**HOW TO COMPLETE THIS TASK:** Filter this material down to the lines that hold "Možnosti", copying each one.

• • • • •

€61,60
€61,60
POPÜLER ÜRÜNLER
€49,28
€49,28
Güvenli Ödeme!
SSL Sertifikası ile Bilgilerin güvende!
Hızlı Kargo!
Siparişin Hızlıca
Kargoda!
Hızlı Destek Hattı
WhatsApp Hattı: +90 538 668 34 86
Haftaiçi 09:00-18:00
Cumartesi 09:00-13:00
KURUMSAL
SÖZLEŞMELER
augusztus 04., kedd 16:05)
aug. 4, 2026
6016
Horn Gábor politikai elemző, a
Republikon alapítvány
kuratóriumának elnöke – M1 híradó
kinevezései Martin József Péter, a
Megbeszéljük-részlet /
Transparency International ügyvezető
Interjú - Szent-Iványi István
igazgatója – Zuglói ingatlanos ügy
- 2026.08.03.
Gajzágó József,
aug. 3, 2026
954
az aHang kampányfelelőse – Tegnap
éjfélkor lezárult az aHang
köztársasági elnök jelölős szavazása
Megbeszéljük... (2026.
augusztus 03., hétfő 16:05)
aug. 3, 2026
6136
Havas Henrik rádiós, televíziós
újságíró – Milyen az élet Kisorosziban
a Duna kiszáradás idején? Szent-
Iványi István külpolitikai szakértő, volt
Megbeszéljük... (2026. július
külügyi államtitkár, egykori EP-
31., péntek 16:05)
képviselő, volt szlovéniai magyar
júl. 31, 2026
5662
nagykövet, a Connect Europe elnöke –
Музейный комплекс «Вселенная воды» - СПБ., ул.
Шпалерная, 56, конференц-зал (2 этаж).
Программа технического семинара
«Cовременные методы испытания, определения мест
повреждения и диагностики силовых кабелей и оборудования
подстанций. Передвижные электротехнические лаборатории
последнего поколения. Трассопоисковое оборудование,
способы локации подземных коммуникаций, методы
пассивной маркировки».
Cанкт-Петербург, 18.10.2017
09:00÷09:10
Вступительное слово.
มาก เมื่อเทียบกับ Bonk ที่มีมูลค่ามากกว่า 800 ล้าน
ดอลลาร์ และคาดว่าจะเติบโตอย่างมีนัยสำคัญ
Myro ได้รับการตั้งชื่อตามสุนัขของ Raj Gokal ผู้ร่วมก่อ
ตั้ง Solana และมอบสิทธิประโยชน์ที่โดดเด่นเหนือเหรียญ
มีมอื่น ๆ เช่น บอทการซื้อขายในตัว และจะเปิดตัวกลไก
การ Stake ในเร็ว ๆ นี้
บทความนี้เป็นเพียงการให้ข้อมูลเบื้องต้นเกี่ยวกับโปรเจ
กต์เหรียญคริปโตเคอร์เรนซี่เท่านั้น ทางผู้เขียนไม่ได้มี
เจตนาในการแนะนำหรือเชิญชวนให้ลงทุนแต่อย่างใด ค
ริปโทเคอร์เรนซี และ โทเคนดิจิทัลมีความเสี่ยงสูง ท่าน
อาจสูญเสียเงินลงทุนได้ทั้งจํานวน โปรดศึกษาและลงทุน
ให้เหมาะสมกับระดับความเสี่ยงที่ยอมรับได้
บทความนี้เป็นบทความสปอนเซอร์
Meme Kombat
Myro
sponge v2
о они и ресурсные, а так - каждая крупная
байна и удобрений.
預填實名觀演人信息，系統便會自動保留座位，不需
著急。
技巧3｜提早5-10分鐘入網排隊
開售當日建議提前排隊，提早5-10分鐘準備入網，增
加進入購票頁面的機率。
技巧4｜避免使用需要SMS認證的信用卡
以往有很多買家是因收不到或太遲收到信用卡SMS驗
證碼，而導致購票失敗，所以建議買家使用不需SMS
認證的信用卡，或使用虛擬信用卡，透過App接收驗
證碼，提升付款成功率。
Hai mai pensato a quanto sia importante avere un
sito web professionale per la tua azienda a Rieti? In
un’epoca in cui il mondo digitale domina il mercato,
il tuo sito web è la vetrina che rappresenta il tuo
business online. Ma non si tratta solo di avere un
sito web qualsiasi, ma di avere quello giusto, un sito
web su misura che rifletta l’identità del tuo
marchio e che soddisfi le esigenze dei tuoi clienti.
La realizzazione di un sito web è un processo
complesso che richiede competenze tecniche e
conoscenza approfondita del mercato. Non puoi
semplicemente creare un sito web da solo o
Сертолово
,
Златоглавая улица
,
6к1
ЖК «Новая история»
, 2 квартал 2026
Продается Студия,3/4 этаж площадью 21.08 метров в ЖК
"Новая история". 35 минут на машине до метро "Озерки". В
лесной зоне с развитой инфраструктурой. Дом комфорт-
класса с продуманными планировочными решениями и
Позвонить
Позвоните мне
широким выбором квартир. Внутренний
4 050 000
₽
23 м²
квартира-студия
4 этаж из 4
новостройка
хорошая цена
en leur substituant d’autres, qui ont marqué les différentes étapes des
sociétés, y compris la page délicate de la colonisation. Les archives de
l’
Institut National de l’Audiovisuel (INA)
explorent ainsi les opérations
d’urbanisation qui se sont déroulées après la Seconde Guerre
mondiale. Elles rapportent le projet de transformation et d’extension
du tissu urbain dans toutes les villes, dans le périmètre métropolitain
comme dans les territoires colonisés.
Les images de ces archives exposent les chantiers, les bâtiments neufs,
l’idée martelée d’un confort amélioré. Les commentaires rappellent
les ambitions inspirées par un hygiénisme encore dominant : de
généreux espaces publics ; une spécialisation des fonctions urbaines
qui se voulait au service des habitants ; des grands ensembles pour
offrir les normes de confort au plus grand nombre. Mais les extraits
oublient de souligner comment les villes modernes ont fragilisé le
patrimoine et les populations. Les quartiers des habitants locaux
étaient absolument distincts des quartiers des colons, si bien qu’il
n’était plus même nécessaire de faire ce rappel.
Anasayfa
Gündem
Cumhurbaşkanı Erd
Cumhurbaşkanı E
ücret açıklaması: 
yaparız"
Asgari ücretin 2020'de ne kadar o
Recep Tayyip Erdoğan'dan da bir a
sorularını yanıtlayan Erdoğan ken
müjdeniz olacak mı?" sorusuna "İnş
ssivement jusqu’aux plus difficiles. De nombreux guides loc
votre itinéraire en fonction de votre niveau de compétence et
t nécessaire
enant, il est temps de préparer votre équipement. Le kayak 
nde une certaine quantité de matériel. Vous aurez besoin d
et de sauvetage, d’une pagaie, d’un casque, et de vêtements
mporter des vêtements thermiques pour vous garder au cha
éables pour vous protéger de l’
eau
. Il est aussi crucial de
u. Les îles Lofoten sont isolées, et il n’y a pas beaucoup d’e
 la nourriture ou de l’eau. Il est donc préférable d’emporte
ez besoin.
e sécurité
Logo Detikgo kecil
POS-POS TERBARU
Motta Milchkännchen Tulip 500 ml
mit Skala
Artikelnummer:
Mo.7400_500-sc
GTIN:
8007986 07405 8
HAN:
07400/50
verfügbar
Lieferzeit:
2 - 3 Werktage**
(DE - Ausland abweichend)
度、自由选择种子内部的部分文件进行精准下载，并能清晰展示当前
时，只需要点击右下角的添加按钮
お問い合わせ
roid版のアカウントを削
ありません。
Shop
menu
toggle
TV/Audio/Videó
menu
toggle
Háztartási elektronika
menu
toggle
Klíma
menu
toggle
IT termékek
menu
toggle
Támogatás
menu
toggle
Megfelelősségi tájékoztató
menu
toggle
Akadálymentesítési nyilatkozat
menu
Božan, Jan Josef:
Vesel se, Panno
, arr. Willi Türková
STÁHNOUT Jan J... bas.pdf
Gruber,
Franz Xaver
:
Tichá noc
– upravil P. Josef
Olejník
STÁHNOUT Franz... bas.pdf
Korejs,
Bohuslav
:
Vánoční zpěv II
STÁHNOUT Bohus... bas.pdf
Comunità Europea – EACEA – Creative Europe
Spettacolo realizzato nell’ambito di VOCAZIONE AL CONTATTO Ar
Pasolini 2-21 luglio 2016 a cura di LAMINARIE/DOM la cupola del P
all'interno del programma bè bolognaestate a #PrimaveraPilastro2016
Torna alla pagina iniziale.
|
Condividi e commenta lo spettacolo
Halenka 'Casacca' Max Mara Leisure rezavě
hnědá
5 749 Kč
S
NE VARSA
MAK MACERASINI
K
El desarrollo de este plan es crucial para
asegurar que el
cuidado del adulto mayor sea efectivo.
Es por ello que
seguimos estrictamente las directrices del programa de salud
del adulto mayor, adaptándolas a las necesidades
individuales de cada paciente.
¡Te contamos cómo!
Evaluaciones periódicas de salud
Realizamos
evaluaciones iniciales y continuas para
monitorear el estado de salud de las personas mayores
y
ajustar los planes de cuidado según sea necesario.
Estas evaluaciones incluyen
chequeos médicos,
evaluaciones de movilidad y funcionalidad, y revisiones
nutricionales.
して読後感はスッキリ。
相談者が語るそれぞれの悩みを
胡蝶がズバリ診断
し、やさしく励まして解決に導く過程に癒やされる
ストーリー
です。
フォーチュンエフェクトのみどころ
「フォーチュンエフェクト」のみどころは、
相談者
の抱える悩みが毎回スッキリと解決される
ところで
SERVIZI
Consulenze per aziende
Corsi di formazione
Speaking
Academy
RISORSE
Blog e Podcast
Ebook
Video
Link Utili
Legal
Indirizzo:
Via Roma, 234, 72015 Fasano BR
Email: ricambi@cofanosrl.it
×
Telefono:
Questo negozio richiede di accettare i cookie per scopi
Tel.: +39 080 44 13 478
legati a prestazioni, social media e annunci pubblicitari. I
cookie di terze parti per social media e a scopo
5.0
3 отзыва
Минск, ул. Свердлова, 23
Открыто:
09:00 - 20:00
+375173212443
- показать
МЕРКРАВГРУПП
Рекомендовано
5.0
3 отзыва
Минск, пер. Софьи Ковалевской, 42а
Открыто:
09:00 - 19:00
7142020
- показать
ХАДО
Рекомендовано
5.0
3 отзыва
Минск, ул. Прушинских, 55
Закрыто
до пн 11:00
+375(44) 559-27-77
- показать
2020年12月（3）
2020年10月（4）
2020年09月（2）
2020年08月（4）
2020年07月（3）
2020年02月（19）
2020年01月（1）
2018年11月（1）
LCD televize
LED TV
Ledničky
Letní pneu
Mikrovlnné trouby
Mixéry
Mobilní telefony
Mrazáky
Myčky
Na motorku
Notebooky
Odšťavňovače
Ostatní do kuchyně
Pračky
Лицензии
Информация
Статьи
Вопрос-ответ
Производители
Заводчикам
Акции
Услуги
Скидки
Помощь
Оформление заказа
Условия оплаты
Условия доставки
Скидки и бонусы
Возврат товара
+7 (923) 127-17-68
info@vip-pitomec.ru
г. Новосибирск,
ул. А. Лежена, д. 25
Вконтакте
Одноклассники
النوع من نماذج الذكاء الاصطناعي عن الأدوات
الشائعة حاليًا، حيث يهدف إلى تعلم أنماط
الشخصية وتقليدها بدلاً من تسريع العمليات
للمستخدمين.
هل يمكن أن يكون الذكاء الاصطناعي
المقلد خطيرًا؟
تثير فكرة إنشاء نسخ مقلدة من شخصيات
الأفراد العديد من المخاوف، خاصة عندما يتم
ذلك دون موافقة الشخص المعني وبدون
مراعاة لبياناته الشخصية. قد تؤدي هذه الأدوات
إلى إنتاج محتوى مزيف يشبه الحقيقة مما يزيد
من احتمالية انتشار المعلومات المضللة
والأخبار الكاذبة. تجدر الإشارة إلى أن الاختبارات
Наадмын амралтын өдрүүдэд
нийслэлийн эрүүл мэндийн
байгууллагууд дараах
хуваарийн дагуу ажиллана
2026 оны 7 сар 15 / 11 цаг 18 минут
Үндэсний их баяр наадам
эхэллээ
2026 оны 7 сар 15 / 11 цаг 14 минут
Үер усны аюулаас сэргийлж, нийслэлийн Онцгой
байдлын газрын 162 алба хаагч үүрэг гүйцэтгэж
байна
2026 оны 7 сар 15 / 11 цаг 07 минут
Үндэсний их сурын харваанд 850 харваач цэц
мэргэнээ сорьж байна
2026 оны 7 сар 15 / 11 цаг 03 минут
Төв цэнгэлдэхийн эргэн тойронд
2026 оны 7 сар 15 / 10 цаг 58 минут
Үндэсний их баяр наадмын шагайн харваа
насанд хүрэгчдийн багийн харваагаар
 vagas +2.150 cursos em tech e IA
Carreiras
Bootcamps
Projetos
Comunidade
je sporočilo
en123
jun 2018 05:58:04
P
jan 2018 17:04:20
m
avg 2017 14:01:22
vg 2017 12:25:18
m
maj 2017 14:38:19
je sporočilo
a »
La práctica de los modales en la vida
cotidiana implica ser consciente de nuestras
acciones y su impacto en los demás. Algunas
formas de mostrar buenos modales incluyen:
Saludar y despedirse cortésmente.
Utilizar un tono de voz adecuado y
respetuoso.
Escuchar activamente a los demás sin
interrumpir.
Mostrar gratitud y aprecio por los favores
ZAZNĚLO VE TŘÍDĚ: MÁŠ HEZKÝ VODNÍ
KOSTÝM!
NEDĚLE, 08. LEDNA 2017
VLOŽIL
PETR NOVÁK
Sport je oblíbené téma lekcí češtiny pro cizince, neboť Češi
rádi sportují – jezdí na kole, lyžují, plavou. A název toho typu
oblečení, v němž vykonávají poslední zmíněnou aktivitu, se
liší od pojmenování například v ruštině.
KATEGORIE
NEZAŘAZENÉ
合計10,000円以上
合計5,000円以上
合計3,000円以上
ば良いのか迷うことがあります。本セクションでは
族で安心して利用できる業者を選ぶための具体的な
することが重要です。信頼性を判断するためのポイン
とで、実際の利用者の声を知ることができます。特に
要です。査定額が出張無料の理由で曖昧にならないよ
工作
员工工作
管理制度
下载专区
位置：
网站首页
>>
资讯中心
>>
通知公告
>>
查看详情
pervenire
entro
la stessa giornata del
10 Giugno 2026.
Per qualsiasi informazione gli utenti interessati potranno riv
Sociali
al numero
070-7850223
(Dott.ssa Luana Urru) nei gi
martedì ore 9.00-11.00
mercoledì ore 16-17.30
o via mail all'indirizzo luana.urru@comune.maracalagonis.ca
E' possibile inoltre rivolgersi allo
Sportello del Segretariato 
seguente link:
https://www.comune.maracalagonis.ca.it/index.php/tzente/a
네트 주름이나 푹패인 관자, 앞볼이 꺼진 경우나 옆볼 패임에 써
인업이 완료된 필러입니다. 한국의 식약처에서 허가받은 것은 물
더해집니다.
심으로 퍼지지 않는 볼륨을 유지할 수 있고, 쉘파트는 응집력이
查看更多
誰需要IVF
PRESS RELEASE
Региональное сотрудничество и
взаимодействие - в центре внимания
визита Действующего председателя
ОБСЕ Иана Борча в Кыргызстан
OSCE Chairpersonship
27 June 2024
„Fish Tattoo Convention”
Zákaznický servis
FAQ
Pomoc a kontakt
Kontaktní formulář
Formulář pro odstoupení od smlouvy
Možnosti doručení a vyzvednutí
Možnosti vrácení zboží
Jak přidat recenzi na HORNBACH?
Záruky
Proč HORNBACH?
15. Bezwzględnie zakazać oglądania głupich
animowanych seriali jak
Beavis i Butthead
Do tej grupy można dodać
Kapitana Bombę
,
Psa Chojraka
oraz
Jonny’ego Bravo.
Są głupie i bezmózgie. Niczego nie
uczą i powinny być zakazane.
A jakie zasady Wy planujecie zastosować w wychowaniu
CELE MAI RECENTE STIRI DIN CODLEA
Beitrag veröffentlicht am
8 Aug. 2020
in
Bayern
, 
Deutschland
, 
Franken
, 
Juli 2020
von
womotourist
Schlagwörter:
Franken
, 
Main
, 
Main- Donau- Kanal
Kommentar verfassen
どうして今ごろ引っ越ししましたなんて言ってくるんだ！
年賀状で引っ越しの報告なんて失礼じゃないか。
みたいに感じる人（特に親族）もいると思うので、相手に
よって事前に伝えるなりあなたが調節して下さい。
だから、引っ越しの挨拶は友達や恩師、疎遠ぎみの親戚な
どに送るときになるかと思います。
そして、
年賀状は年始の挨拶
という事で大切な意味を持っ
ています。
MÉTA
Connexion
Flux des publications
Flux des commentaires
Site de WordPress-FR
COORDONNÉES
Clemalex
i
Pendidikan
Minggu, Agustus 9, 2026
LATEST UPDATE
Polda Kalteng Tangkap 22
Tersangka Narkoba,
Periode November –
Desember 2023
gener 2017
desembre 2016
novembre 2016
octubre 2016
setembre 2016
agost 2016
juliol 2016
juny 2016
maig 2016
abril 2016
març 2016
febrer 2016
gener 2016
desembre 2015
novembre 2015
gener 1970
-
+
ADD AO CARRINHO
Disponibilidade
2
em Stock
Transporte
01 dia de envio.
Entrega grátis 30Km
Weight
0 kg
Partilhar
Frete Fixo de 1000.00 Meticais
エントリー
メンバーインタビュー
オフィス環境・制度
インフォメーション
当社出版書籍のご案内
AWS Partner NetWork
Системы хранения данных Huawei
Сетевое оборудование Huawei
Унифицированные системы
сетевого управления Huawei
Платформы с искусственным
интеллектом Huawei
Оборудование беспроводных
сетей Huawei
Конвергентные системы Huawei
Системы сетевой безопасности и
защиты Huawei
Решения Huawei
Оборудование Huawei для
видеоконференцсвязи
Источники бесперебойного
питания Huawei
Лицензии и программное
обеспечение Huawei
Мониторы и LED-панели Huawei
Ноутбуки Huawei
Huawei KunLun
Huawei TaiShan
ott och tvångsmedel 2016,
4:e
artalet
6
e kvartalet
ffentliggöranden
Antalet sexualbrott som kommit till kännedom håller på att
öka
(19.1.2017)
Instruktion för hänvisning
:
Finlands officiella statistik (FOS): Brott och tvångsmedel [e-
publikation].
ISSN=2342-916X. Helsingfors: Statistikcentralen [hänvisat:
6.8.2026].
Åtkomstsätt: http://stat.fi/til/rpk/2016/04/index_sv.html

• • • • •

**FINISHED EXERCISE:**
Možnosti doručení a vyzvednutí
Možnosti vrácení zboží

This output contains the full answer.